Whenever the right or left mouse is held down, the player should rotate towards the mouse.
However, this doesn’t work when the player approaches a surface such as a wall, as shown in the video above, it seems the mouse still seems to hit the wall.
UserInputService.MouseBehavior = Enum.MouseBehavior.LockCenter
local getCameraRot = CFrame.new(hrp.Position) * CFrame.Angles(0, -x, 0) * CFrame.Angles(y, 0, 0)
Camera.CFrame = getCameraRot * CFrame.new(0, 3, CameraScroll)
FollowMouse = math.clamp(FollowMouse + dt, 0, 1)
if RMBHeld() or LMBHeld() then
--local one = math.floor(math.deg(Char.HumanoidRootPart.CFrame.LookVector.X)+0.5) -- Where player orginally facing
--local two = math.floor(math.deg(Camera.CFrame.LookVector.X)+0.5)
--math.floor(n + 0.5)
-- lerp character towards the mouse
hrp.CFrame = hrp.CFrame:lerp(CFrame.new(hrp.Position, Vector3.new(mouse.Hit.p.x, hrp.Position.Y, mouse.Hit.p.z)), DelayVar)
end
UserInputService.InputChanged:Connect(function(input)
if input.UserInputType == Enum.UserInputType.MouseMovement then -- Player moved mouse
FollowMouse = 0
x = x + input.Delta.X/sens
y = math.clamp(y-(input.Delta.Y/sens), -1, 1)
end
end)
I did not understand your code, but here is my idea on this.
UserInputService.InputChanged:Connect(function(input)
if input.UserInputType == Enum.UserInputType.MouseMovement then
local RotX = input.Delta.X / sens
RootPart.CFrame = RootPart.CFrame * CFrame.Angles(0, RotX, 0)
end
end)
at the other hand i think putting BodyGyro in RootPart would be the best choice
Except I don’t believe that’s the root cause of my problem though.
If you looked at the video in my original post, you’d see in the output that mouse.Target would continue to print out the parts of the wall, despite the fact that I had my camera turned away from the wall.
I want the player to always turn their backs from the camera when the left or right mouse button is being held down.
I have watched it again, made a small script in my studio, you want to achieve something like this?
local UserInputService = game:GetService("UserInputService")
local Players = game:GetService("Players")
local Workspace = game:GetService("Workspace")
local RootPart = script.Parent:WaitForChild('HumanoidRootPart')
local LocalPlayer = Players.LocalPlayer
local Camera do
while not Workspace.CurrentCamera do
Workspace.Changed:Wait()
end
Camera = Workspace.CurrentCamera
end
local function SyncHeights(p0, p1)
local Flat = Vector3.new(1, 0, 1)
return p0 * Flat, p1 * Flat
end
local function Update()
local TargetPosition = Camera.CFrame.Position + (Camera.CFrame.LookVector * LocalPlayer.CameraMaxZoomDistance * 2)
local LookerFrame = CFrame.lookAt(SyncHeights(RootPart.Position, TargetPosition))
local Frame = LookerFrame - LookerFrame.Position + RootPart.Position
RootPart.CFrame = Frame
end
UserInputService.InputChanged:Connect(function(input)
if input.UserInputType == Enum.UserInputType.MouseMovement then
Update()
end
end)
UserInputService.MouseBehavior = Enum.MouseBehavior.LockCenter
Put in LocalScript in StarterCharacterScripts
EDIT: Calling update on RenderStepped is a better idea
I’d like to achieve something similar, but could you just briefly explain the script?
What exactly does the function SyncHieghts do, and what is TargetPosition?
SyncHeights makes two vectors the same height, meaning it makes the Y-axis 0 on both.

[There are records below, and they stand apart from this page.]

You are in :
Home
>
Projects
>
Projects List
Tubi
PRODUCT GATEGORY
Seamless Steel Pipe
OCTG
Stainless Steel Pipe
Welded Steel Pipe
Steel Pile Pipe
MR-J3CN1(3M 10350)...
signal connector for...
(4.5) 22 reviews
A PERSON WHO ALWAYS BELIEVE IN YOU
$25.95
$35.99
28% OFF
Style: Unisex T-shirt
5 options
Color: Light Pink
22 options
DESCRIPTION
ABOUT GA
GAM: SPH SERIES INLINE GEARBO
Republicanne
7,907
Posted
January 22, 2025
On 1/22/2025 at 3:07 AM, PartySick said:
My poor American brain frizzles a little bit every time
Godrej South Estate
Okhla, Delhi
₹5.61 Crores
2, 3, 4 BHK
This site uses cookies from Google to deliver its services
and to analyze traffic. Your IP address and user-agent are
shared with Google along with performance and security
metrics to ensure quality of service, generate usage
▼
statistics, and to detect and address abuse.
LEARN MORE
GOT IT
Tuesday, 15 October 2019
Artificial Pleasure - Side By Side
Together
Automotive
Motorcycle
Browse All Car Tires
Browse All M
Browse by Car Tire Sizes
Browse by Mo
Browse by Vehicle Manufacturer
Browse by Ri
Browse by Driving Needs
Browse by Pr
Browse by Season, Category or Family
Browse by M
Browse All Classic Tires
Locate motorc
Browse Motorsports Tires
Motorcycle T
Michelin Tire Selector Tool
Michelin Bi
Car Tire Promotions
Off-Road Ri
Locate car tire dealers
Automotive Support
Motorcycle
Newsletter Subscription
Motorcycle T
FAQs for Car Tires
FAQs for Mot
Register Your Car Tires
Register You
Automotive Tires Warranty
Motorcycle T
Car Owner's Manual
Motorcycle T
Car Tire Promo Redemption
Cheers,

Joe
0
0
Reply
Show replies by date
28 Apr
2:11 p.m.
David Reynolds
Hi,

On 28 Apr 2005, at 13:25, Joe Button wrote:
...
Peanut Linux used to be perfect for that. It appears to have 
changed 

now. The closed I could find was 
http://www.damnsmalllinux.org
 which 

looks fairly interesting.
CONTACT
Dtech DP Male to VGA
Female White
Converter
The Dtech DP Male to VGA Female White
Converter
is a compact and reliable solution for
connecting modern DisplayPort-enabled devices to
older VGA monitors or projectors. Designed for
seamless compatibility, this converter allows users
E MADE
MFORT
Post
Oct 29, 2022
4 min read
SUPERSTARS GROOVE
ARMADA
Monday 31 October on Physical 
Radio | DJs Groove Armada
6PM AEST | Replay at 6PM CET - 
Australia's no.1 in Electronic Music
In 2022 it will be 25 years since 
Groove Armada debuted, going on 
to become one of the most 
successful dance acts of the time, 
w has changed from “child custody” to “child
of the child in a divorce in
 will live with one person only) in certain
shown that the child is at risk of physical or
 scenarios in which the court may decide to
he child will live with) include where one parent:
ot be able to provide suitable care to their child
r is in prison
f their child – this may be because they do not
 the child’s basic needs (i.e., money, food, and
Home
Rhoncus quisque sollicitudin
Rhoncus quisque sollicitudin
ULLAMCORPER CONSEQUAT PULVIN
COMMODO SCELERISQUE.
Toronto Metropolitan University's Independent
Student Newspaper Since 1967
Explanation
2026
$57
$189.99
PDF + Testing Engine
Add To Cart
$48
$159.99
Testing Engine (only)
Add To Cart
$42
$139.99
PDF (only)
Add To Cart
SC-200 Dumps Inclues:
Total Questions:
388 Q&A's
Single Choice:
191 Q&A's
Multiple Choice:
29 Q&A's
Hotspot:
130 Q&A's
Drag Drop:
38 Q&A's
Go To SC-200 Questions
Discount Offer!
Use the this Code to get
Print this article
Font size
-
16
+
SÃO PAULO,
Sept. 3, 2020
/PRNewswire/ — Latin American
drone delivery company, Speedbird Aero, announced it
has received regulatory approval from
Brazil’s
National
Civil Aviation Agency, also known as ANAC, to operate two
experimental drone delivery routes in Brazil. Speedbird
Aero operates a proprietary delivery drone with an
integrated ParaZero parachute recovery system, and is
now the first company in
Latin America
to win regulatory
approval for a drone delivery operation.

It calculates where the camera would be if it was a couple of blocks ahead of the player. (I calculated the distance using CameraMaxZoomDistance times 2 but it’s really a custom value, just make sure it’s after the player)
Now we have 2 vectors in the same height which are, the player’s position and the position we calculated. We just use CFrame.lookAt to get the CFrame that contains the rotation we want to achieve, we set its position to 0, 0, 0 by subtracting its position from itself because we only need the rotation, then adding the player’s position to it since we don’t want it changed.
The end result is we have the CFrame of rotation with our player’s position, we just set the RootPart CFrame to it.